**ACTION ITEM:** In the copy, keep every word of the data below and none of its pictures.

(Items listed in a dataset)
---------------

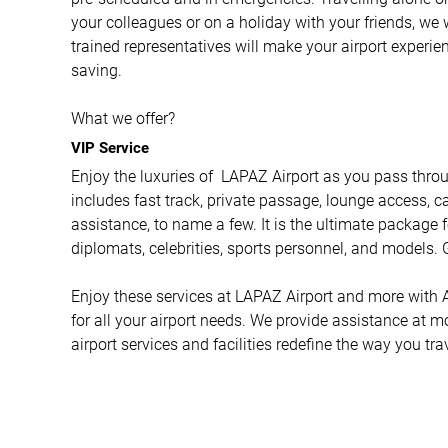
your colleagues or on a holiday with your friends, we 
trained representatives will make your airport experi
saving.
What we offer?
VIP Service
Enjoy the luxuries of LAPAZ Airport as you pass throug
includes fast track, private passage, lounge access, ca
assistance, to name a few. It is the ultimate package f
diplomats, celebrities, sports personnel, and models. G
Enjoy these services at LAPAZ Airport and more with Ai
for all your airport needs. We provide assistance at m
airport services and facilities redefine the way you tra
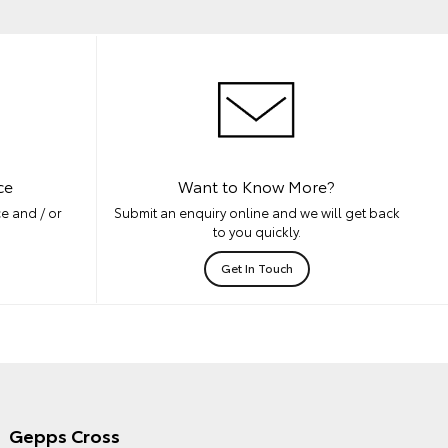
ce
Want to Know More?
e and / or
Submit an enquiry online and we will get back
to you quickly.
Get In Touch
Gepps Cross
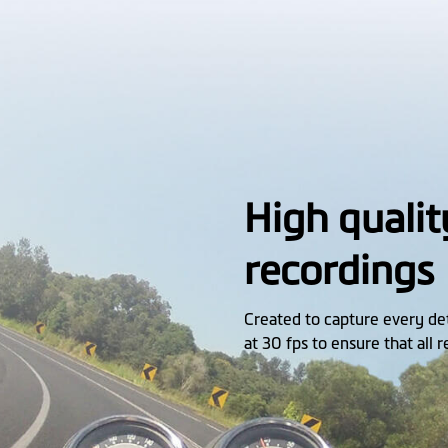
High qualit
recordings
Created to capture every d
at 30 fps to ensure that all 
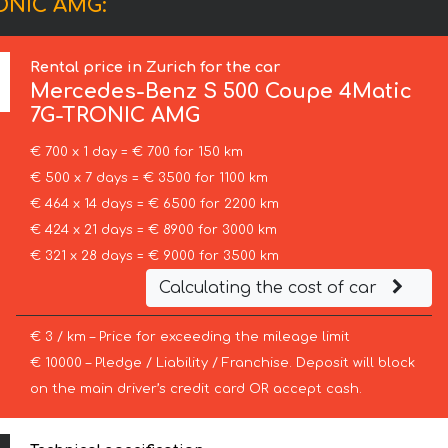
RONIC AMG:
Rental price in Zurich for the car
Mercedes-Benz
S 500 Coupe 4Matic
7G-TRONIC AMG
€ 700 x 1 day = € 700 for 150 km
€ 500 x 7 days = € 3500 for 1100 km
€ 464 x 14 days = € 6500 for 2200 km
€ 424 x 21 days = € 8900 for 3000 km
€ 321 x 28 days = € 9000 for 3500 km
Calculating the cost of car
€ 3 / km – Price for exceeding the mileage limit
€ 10000 – Pledge / Liability / Franchise. Deposit will block
on the main driver’s credit card OR accept cash.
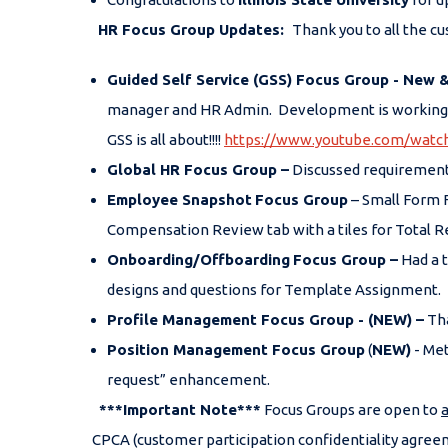
HR Focus Group Updates:
Thank you to all the c
Guided Self Service (GSS) Focus Group - New 
manager and HR Admin. Development is working on
GSS is all about!!!!
https://www.youtube.com/wa
Global HR Focus Group –
Discussed requirements
Employee Snapshot
Focus Group
– Small Form 
Compensation Review tab with a tiles for Total 
Onboarding/Offboarding
Focus Group –
Had a t
designs and questions for Template Assignment.
Profile Management Focus Group -
(NEW)
–
Tha
Position Management Focus Group
(
NEW)
- Met
request” enhancement.
***Important Note***
Focus Groups are open to
a
CPCA (customer participation confidentiality agreem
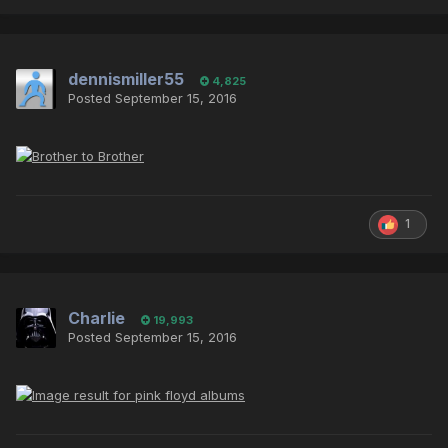
dennismiller55
4,825
Posted
September 15, 2016
1
Charlie
19,993
Posted
September 15, 2016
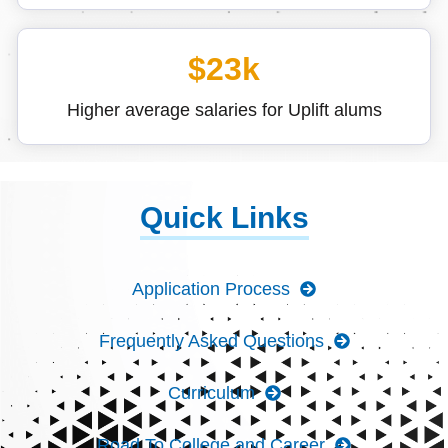
$23k
Higher average salaries for Uplift alums
Quick Links
Application Process
Frequently Asked Questions
Curriculum
Road To College and Career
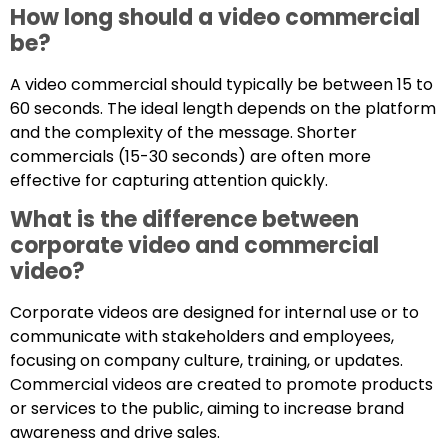
How long should a video commercial
be?
A video commercial should typically be between 15 to
60 seconds. The ideal length depends on the platform
and the complexity of the message. Shorter
commercials (15-30 seconds) are often more
effective for capturing attention quickly.
What is the difference between
corporate video and commercial
video?
Corporate videos are designed for internal use or to
communicate with stakeholders and employees,
focusing on company culture, training, or updates.
Commercial videos are created to promote products
or services to the public, aiming to increase brand
awareness and drive sales.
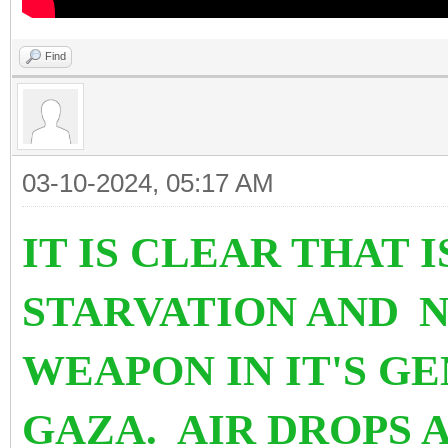
Find
03-10-2024, 05:17 AM
IT IS CLEAR THAT 
STARVATION AND
N
WEAPON IN IT'S G
GAZA. AIR DROPS 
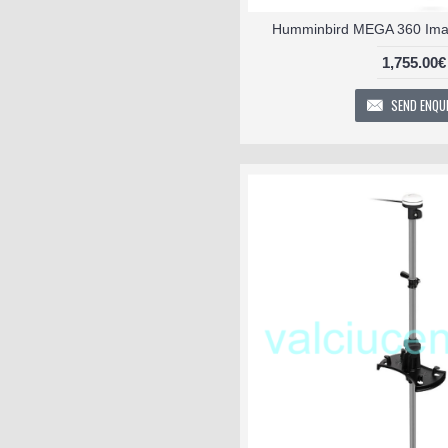
Humminbird MEGA 360 Imag
1,755.00€
SEND ENQU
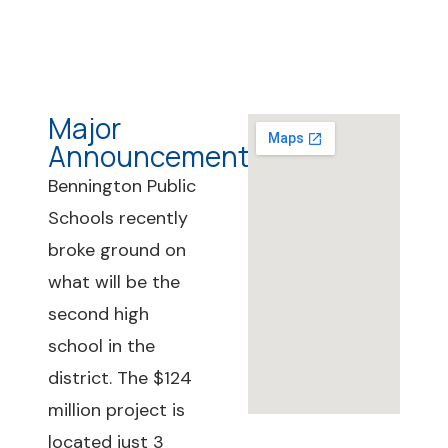
Major
Announcements
Bennington Public
Schools recently
broke ground on
what will be the
second high
school in the
district. The $124
million project is
located just 3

---------------

**YOUR SOLUTION:**
your colleagues or on a holiday with your friends, we 
trained representatives will make your airport experi
saving.
What we offer?
VIP Service
Enjoy the luxuries of LAPAZ Airport as you pass throug
includes fast track, private passage, lounge access, ca
assistance, to name a few. It is the ultimate package f
diplomats, celebrities, sports personnel, and models. G
Enjoy these services at LAPAZ Airport and more with Ai
for all your airport needs. We provide assistance at m
airport services and facilities redefine the way you tra
ce
Want to Know More?
e and / or
Submit an enquiry online and we will get back
to you quickly.
Get In Touch
Gepps Cross
High qualit
recordings
Created to capture every d
at 30 fps to ensure that all 
RONIC AMG:
Rental price in Zurich for the car
Mercedes-Benz
S 500 Coupe 4Matic
7G-TRONIC AMG
€ 700 x 1 day = € 700 for 150 km
€ 500 x 7 days = € 3500 for 1100 km
€ 464 x 14 days = € 6500 for 2200 km
€ 424 x 21 days = € 8900 for 3000 km
€ 321 x 28 days = € 9000 for 3500 km
Calculating the cost of car
€ 3 / km – Price for exceeding the mileage limit
€ 10000 – Pledge / Liability / Franchise. Deposit will block
on the main driver’s credit card OR accept cash.
HR Focus Group Updates:
Thank you to all the c
Guided Self Service (GSS) Focus Group - New 
manager and HR Admin. Development is working on
GSS is all about!!!!
https://www.youtube.com/wa
Global HR Focus Group –
Discussed requirements
Employee Snapshot
Focus Group
– Small Form 
Compensation Review tab with a tiles for Total 
Onboarding/Offboarding
Focus Group –
Had a t
designs and questions for Template Assignment.
Profile Management Focus Group -
(NEW)
–
Tha
Position Management Focus Group
(
NEW)
- Met
request” enhancement.
***Important Note***
Focus Groups are open to
a
CPCA (customer participation confidentiality agreem
dennismiller55
4,825
Posted
September 15, 2016
1
Charlie
19,993
Posted
September 15, 2016
$23k
Higher average salaries for Uplift alums
Quick Links
Application Process
Frequently Asked Questions
Curriculum
Road To College and Career
How long should a video commercial
be?
A video commercial should typically be between 15 to
60 seconds. The ideal length depends on the platform
and the complexity of the message. Shorter
commercials (15-30 seconds) are often more
effective for capturing attention quickly.
What is the difference between
corporate video and commercial
video?
Corporate videos are designed for internal use or to
communicate with stakeholders and employees,
focusing on company culture, training, or updates.
Commercial videos are created to promote products
or services to the public, aiming to increase brand
awareness and drive sales.
Find
03-10-2024, 05:17 AM
IT IS CLEAR THAT 
STARVATION AND
N
WEAPON IN IT'S G
GAZA. AIR DROPS 
Humminbird MEGA 360 Imag
1,755.00€
SEND ENQU
Major
Announcements
Bennington Public
Schools recently
broke ground on
what will be the
second high
school in the
district. The $124
million project is
located just 3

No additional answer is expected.